WHAT IS BEING ASKED:
Copy the data exactly. Images are the one exception.

(Data items)
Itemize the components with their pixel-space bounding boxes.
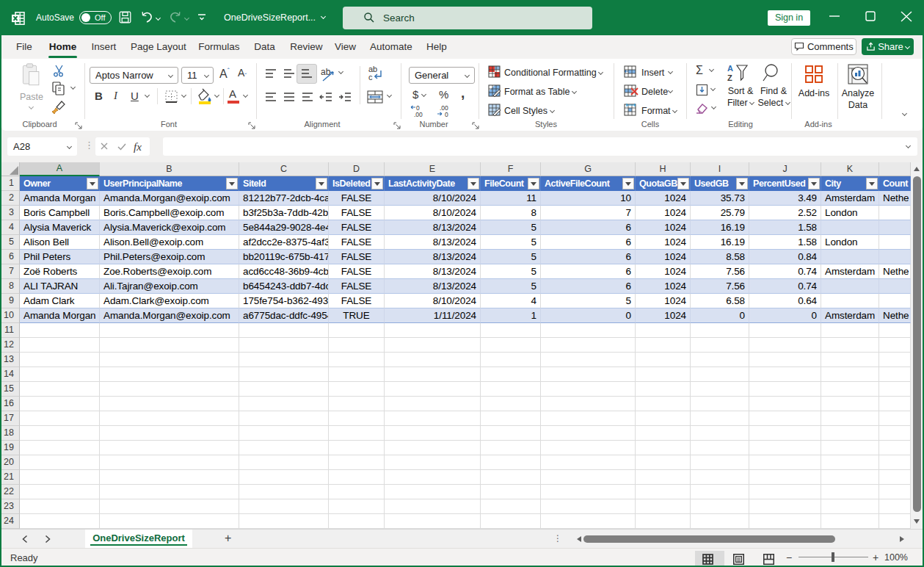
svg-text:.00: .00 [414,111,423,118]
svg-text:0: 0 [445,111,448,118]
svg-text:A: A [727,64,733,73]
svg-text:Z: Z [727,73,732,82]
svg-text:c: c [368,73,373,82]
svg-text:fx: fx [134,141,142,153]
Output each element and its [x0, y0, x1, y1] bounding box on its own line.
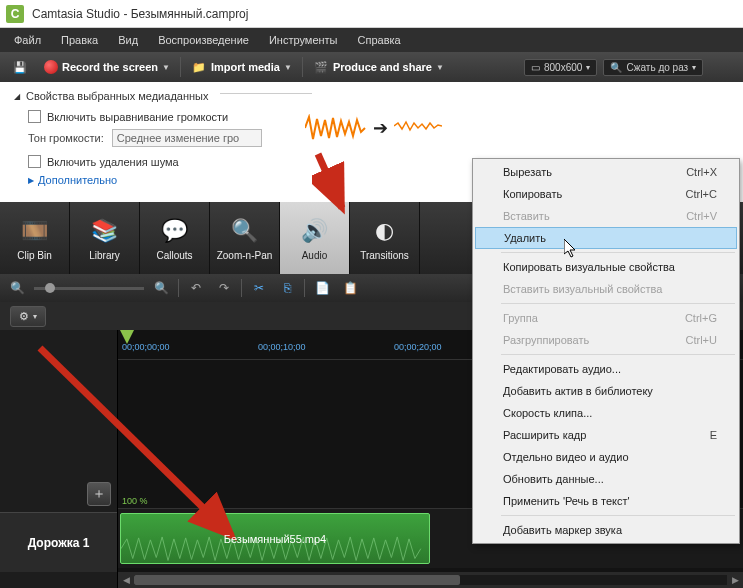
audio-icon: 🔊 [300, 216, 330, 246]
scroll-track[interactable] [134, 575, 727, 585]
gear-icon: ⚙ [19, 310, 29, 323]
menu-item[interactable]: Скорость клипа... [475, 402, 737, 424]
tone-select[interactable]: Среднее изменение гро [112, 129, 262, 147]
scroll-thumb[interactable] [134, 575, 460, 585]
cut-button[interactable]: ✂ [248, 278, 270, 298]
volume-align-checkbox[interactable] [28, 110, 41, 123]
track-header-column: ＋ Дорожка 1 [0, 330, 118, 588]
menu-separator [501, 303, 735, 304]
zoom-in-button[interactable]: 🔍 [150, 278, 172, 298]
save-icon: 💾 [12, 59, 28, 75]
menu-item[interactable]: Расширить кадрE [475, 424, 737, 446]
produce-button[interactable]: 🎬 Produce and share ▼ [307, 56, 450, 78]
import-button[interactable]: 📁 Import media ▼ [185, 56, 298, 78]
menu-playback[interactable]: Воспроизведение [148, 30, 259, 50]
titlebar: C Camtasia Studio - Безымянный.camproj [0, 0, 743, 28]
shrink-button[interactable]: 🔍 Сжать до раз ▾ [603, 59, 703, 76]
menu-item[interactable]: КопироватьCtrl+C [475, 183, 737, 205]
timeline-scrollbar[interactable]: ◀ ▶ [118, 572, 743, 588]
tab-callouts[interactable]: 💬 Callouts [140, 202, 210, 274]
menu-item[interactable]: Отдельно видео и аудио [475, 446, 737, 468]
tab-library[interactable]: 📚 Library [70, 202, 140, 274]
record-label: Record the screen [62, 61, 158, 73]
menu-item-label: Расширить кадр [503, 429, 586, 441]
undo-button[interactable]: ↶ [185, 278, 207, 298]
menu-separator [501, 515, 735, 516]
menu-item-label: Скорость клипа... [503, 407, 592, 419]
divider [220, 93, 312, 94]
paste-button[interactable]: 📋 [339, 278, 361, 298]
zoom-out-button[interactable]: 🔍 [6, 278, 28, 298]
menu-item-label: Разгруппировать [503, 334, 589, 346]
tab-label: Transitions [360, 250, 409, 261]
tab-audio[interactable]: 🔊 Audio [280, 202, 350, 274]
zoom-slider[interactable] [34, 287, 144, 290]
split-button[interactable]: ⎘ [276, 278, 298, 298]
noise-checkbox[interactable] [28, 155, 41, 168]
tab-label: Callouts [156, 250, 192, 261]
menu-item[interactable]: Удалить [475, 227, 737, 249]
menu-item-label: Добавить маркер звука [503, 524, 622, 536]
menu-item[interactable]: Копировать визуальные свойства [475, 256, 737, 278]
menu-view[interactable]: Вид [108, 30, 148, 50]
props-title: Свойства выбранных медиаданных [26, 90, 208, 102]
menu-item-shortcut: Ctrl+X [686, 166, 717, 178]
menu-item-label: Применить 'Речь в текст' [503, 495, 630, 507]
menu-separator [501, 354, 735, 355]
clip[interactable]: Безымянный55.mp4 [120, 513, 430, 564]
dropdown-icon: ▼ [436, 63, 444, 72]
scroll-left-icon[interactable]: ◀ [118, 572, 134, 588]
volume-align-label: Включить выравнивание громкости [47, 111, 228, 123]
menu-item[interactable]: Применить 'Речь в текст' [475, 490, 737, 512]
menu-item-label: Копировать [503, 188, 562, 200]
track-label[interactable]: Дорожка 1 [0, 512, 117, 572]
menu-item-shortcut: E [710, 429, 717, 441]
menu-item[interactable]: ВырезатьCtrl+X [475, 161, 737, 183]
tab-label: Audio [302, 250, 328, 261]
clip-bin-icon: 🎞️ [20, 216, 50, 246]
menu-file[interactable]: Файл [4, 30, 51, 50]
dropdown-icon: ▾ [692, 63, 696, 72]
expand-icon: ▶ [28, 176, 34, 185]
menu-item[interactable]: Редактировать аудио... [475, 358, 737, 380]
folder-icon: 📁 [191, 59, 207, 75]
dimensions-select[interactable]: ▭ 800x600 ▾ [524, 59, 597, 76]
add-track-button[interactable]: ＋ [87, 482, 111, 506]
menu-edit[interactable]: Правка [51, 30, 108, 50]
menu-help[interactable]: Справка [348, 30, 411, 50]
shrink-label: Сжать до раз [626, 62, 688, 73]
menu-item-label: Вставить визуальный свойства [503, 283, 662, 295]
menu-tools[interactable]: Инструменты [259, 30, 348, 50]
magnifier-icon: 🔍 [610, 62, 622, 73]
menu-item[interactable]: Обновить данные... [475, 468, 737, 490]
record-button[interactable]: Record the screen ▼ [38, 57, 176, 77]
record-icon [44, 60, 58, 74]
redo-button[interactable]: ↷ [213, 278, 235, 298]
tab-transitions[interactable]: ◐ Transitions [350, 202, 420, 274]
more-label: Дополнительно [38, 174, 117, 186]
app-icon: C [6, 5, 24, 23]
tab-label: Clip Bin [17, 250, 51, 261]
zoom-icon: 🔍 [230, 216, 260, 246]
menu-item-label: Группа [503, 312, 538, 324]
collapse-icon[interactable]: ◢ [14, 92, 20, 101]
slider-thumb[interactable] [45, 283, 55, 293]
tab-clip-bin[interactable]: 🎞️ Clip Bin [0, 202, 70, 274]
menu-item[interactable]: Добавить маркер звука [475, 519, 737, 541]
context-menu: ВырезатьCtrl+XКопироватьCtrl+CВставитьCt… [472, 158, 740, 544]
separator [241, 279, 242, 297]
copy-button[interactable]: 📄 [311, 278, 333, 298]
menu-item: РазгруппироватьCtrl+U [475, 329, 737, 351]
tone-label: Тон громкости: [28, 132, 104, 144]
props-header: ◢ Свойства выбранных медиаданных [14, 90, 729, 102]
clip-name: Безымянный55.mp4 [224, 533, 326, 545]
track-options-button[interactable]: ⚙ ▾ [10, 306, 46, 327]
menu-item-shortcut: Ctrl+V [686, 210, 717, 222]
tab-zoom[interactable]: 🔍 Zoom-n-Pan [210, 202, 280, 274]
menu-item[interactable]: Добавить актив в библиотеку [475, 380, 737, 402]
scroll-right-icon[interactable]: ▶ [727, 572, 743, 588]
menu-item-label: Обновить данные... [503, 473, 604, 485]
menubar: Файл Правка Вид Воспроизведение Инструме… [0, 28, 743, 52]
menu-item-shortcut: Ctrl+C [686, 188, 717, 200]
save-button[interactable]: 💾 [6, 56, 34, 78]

RESPONSE BELOW:
Itemize the components with their pixel-space bounding boxes.
svg-text:.00: .00 [414,111,423,118]
svg-text:0: 0 [445,111,448,118]
svg-text:A: A [727,64,733,73]
svg-text:Z: Z [727,73,732,82]
svg-text:c: c [368,73,373,82]
svg-text:fx: fx [134,141,142,153]
Output each element and its [x0, y0, x1, y1] bounding box on its own line.
audio-icon: 🔊 [300, 216, 330, 246]
scroll-track[interactable] [134, 575, 727, 585]
gear-icon: ⚙ [19, 310, 29, 323]
menu-item[interactable]: Скорость клипа... [475, 402, 737, 424]
tone-select[interactable]: Среднее изменение гро [112, 129, 262, 147]
scroll-thumb[interactable] [134, 575, 460, 585]
cut-button[interactable]: ✂ [248, 278, 270, 298]
volume-align-checkbox[interactable] [28, 110, 41, 123]
track-header-column: ＋ Дорожка 1 [0, 330, 118, 588]
menu-separator [501, 303, 735, 304]
zoom-in-button[interactable]: 🔍 [150, 278, 172, 298]
save-icon: 💾 [12, 59, 28, 75]
menu-item[interactable]: Расширить кадрE [475, 424, 737, 446]
produce-button[interactable]: 🎬 Produce and share ▼ [307, 56, 450, 78]
import-button[interactable]: 📁 Import media ▼ [185, 56, 298, 78]
menu-playback[interactable]: Воспроизведение [148, 30, 259, 50]
titlebar: C Camtasia Studio - Безымянный.camproj [0, 0, 743, 28]
shrink-button[interactable]: 🔍 Сжать до раз ▾ [603, 59, 703, 76]
menu-item[interactable]: КопироватьCtrl+C [475, 183, 737, 205]
timeline-scrollbar[interactable]: ◀ ▶ [118, 572, 743, 588]
tab-callouts[interactable]: 💬 Callouts [140, 202, 210, 274]
menu-item[interactable]: Отдельно видео и аудио [475, 446, 737, 468]
tab-library[interactable]: 📚 Library [70, 202, 140, 274]
record-label: Record the screen [62, 61, 158, 73]
menu-item-label: Расширить кадр [503, 429, 586, 441]
undo-button[interactable]: ↶ [185, 278, 207, 298]
menu-separator [501, 515, 735, 516]
menu-item-label: Скорость клипа... [503, 407, 592, 419]
divider [220, 93, 312, 94]
paste-button[interactable]: 📋 [339, 278, 361, 298]
zoom-out-button[interactable]: 🔍 [6, 278, 28, 298]
menu-item-label: Разгруппировать [503, 334, 589, 346]
tab-label: Transitions [360, 250, 409, 261]
tab-audio[interactable]: 🔊 Audio [280, 202, 350, 274]
zoom-slider[interactable] [34, 287, 144, 290]
split-button[interactable]: ⎘ [276, 278, 298, 298]
noise-checkbox[interactable] [28, 155, 41, 168]
tab-label: Callouts [156, 250, 192, 261]
menu-item[interactable]: Удалить [475, 227, 737, 249]
menu-item-label: Добавить маркер звука [503, 524, 622, 536]
menu-item[interactable]: Копировать визуальные свойства [475, 256, 737, 278]
menu-view[interactable]: Вид [108, 30, 148, 50]
props-title: Свойства выбранных медиаданных [26, 90, 208, 102]
menu-item-shortcut: Ctrl+X [686, 166, 717, 178]
menu-item-label: Применить 'Речь в текст' [503, 495, 630, 507]
menu-separator [501, 354, 735, 355]
clip[interactable]: Безымянный55.mp4 [120, 513, 430, 564]
dropdown-icon: ▼ [436, 63, 444, 72]
scroll-left-icon[interactable]: ◀ [118, 572, 134, 588]
volume-align-label: Включить выравнивание громкости [47, 111, 228, 123]
menu-item[interactable]: Применить 'Речь в текст' [475, 490, 737, 512]
menu-item-label: Копировать [503, 188, 562, 200]
track-label[interactable]: Дорожка 1 [0, 512, 117, 572]
menu-item-shortcut: E [710, 429, 717, 441]
menu-item[interactable]: ВырезатьCtrl+X [475, 161, 737, 183]
tab-label: Audio [302, 250, 328, 261]
clip-bin-icon: 🎞️ [20, 216, 50, 246]
menu-file[interactable]: Файл [4, 30, 51, 50]
dropdown-icon: ▾ [692, 63, 696, 72]
expand-icon: ▶ [28, 176, 34, 185]
menu-item[interactable]: Редактировать аудио... [475, 358, 737, 380]
folder-icon: 📁 [191, 59, 207, 75]
dimensions-select[interactable]: ▭ 800x600 ▾ [524, 59, 597, 76]
add-track-button[interactable]: ＋ [87, 482, 111, 506]
menu-edit[interactable]: Правка [51, 30, 108, 50]
menu-help[interactable]: Справка [348, 30, 411, 50]
shrink-label: Сжать до раз [626, 62, 688, 73]
menu-item-label: Вставить визуальный свойства [503, 283, 662, 295]
menu-tools[interactable]: Инструменты [259, 30, 348, 50]
magnifier-icon: 🔍 [610, 62, 622, 73]
menu-item[interactable]: Обновить данные... [475, 468, 737, 490]
record-button[interactable]: Record the screen ▼ [38, 57, 176, 77]
record-icon [44, 60, 58, 74]
redo-button[interactable]: ↷ [213, 278, 235, 298]
tab-transitions[interactable]: ◐ Transitions [350, 202, 420, 274]
more-label: Дополнительно [38, 174, 117, 186]
app-icon: C [6, 5, 24, 23]
tab-label: Clip Bin [17, 250, 51, 261]
zoom-icon: 🔍 [230, 216, 260, 246]
menu-item-label: Группа [503, 312, 538, 324]
collapse-icon[interactable]: ◢ [14, 92, 20, 101]
slider-thumb[interactable] [45, 283, 55, 293]
tab-clip-bin[interactable]: 🎞️ Clip Bin [0, 202, 70, 274]
menu-item[interactable]: Добавить маркер звука [475, 519, 737, 541]
context-menu: ВырезатьCtrl+XКопироватьCtrl+CВставитьCt… [472, 158, 740, 544]
separator [241, 279, 242, 297]
copy-button[interactable]: 📄 [311, 278, 333, 298]
menu-item: РазгруппироватьCtrl+U [475, 329, 737, 351]
tone-label: Тон громкости: [28, 132, 104, 144]
props-header: ◢ Свойства выбранных медиаданных [14, 90, 729, 102]
clip-name: Безымянный55.mp4 [224, 533, 326, 545]
track-options-button[interactable]: ⚙ ▾ [10, 306, 46, 327]
menu-item-shortcut: Ctrl+V [686, 210, 717, 222]
tab-zoom[interactable]: 🔍 Zoom-n-Pan [210, 202, 280, 274]
menu-item[interactable]: Добавить актив в библиотеку [475, 380, 737, 402]
scroll-right-icon[interactable]: ▶ [727, 572, 743, 588]
menu-item-label: Обновить данные... [503, 473, 604, 485]
menubar: Файл Правка Вид Воспроизведение Инструме… [0, 28, 743, 52]
menu-item-shortcut: Ctrl+C [686, 188, 717, 200]
save-button[interactable]: 💾 [6, 56, 34, 78]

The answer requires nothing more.